Embrace New Methods To Become A ‘High Octane’ Leader

High Octane Leadership skills

Great leaders aren’t born—they’re cultivated. And great teams don’t lead themselves. The challenge is to avoid becoming stagnant and to continue growing so you can motivate your staff and bring success to your organization – basically what we would call a ‘High Octane’ Leader.

You must continually strive to be at the top of your game. The approach is not to turn you into someone else’s idea of a strong leader but to show you how to build on your own leadership skills in a way that fits your personality. 
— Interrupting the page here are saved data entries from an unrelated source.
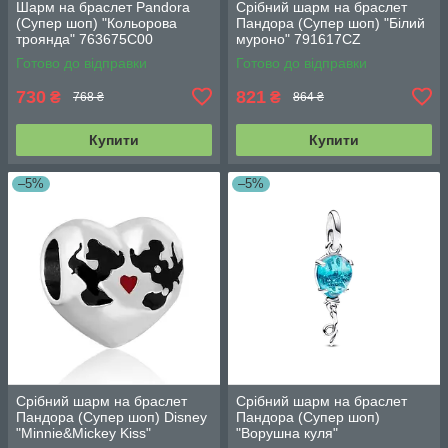
Шарм на браслет Pandora
Срібний шарм на браслет
(Супер шоп) "Кольорова
Пандора (Супер шоп) "Білий
троянда" 763675C00
муроно" 791617CZ
Готово до відправки
Готово до відправки
730
821
₴
₴
768 ₴
864 ₴
Купити
Купити
–5%
–5%
Срібний шарм на браслет
Срібний шарм на браслет
Пандора (Супер шоп) Disney
Пандора (Супер шоп)
"Minnie&Mickey Kiss"
"Ворушна куля"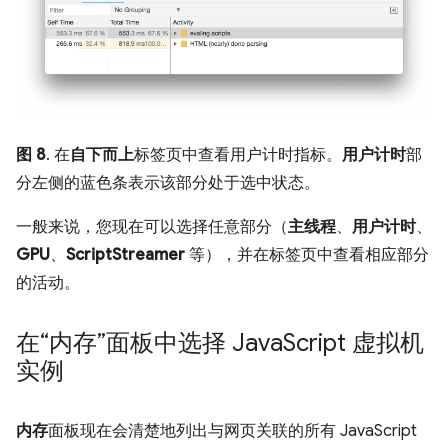
图 8
. 在
自下而上
标签页中查看用户计时指标。
用户计时
部
分左侧的蓝色条表示该部分处于选中状态。
一般来说，您现在可以选择任意部分（
主线程
、
用户计时
、
GPU
、
ScriptStreamer
等），并在标签页中查看相应部分
的活动。
在“内存”面板中选择 Java
Script 虚拟机
实例
内存
面板现在会清楚地列出与网页关联的所有 JavaScript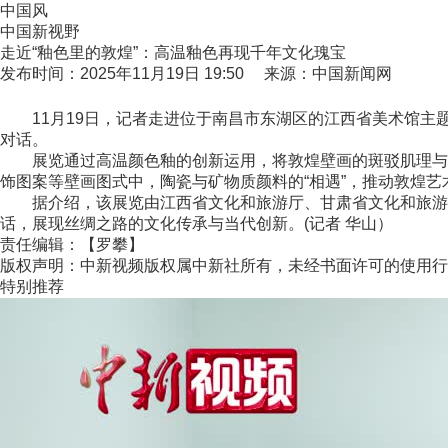
中国风
中国新视野
走近“釉色里的敦煌”：高温釉色再现千年文化瑰宝
发布时间：2025年11月19日 19:50 来源：中国新闻网
11月19日，记者走进位于南昌市东湖区的江西省美术馆主题特
对话。
展览通过高温颜色釉的创新运用，将敦煌壁画的斑驳肌理与神
饰图案等壁画图式中，陶瓷与矿物质颜料的“相遇”，推动敦煌
据介绍，该展览由江西省文化和旅游厅、甘肃省文化和旅游厅
话，展现丝绸之路的文化传承与当代创新。(记者 华山）
责任编辑：【罗攀】
版权声明：中新视频版权属中新社所有，未经书面许可的使用行
特别推荐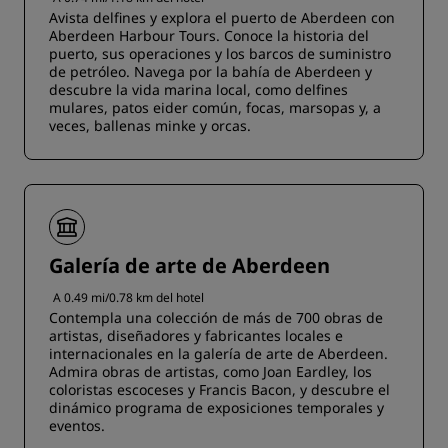
Avista delfines y explora el puerto de Aberdeen con
Aberdeen Harbour Tours. Conoce la historia del
puerto, sus operaciones y los barcos de suministro
de petróleo. Navega por la bahía de Aberdeen y
descubre la vida marina local, como delfines
mulares, patos eider común, focas, marsopas y, a
veces, ballenas minke y orcas.
Galería de arte de Aberdeen
A 0.49 mi/0.78 km del hotel
Contempla una colección de más de 700 obras de
artistas, diseñadores y fabricantes locales e
internacionales en la galería de arte de Aberdeen.
Admira obras de artistas, como Joan Eardley, los
coloristas escoceses y Francis Bacon, y descubre el
dinámico programa de exposiciones temporales y
eventos.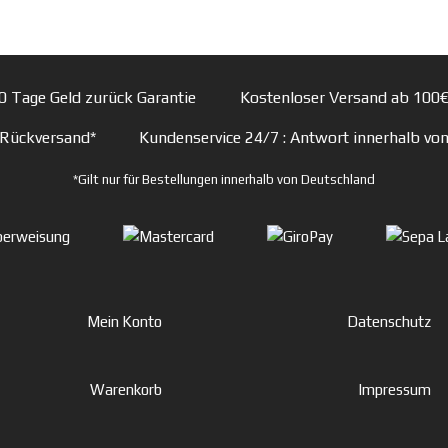
0 Tage Geld zurück Garantie
Kostenloser Versand ab 100€
 Rückversand*
Kundenservice 24/7
: Antwort innerhalb vo
*Gilt nur für Bestellungen innerhalb von Deutschland
Mein Konto
Datenschutz
Warenkorb
Impressum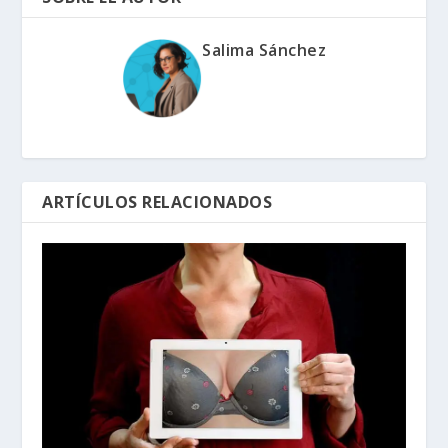
Salima Sánchez
ARTÍCULOS RELACIONADOS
Why Develop Leadership Skills

You might think you’re too busy to delve into leadership training. After all, you were hired into a leadership role, so you obviously possess the necessary traits. That might be true, but there are numerous benefits to furthering your management skills—not just for yourself but for your team and your organization as a whole. According to Pulse Learning, leadership training will help you to:

  • Increase productivity
  • Retain your people
  • Nurture future leadership
  • Increase employee engagement
  • Implement an effective leadership style
  • Make better decisions

Embrace These 5 Powerful Leadership Techniques

Leading and coaching employees requires a great many character traits and skills. Here are five strategies to put into practice that will help you become a more powerful leader:

  1. Commit to others. Be available to your employees and commit yourself to your their success. “The most inspiring leaders set a clear direction and fully commit to making their teams successful,” states Peter Diamond in an Entrepreneur article. Remain engaged with your team’s issues, but steer clear of micromanaging. Let your employees know you are there for them to provide coaching and support in any way that you can. “It’s subtle, but team members are keenly aware when a leader puts the team’s best interests ahead of her or his own,” further states Diamond.
  2. Practice adaptability. Today’s rapidly changing business climate—fueled by technology innovation, a global economy, and a diverse workforce—means you must be nimble and flexible. “Leaders who are able to adapt their leadership style to the culture and characteristics of their workplaces are likely to be more effective and have better longevity,” states Sherrie Bourg Carter in Psychology Today.
  3. Communicate well—and be approachable. Communication is the cornerstone of leadership because your communication style follows you everywhere. “You need to be able to communicate on all levels: one on one, to the department and to the entire staff, as well as via phone, email and social media,” says Deep Patel in a Forbes article. “Communication is built on a steady flow of verbal and nonverbal exchanges of ideas and information, so work on being approachable and involving people from different levels.”
  4. Finish what you start. Keep your goals in mind and don’t let disruptions discourage you from finishing what you started. “Great leaders see things through to completion,” states Peter Economy in an article on leadership. Keep the big picture in mind, and don’t give up when things don’t go your way. “See your projects through to completion unless you have a compelling reason not to,” further states Economy.
  5. In the midst of striving for excellence, don’t forget to find your sense of humor. “Effective leaders have the ability to laugh at themselves and understand that they are only human and can make mistakes like everyone else,” says Brian Downard in a leadership skills blog post. Leaders who take themselves too seriously risk alienating people, suggests Downard.

Put Your Own Stamp On It

The challenge—and opportunity—of powerful leadership is that there is no one-size-fits-all approach, says Biagio W. Sciacca in a webinar he conducted. With the right tools, you can cultivate your own brand of “high octane” leadership.

You’ll become a more energized leader when you focus on developing your personal style. And, in turn, you’ll motivate your staff to reach for new heights.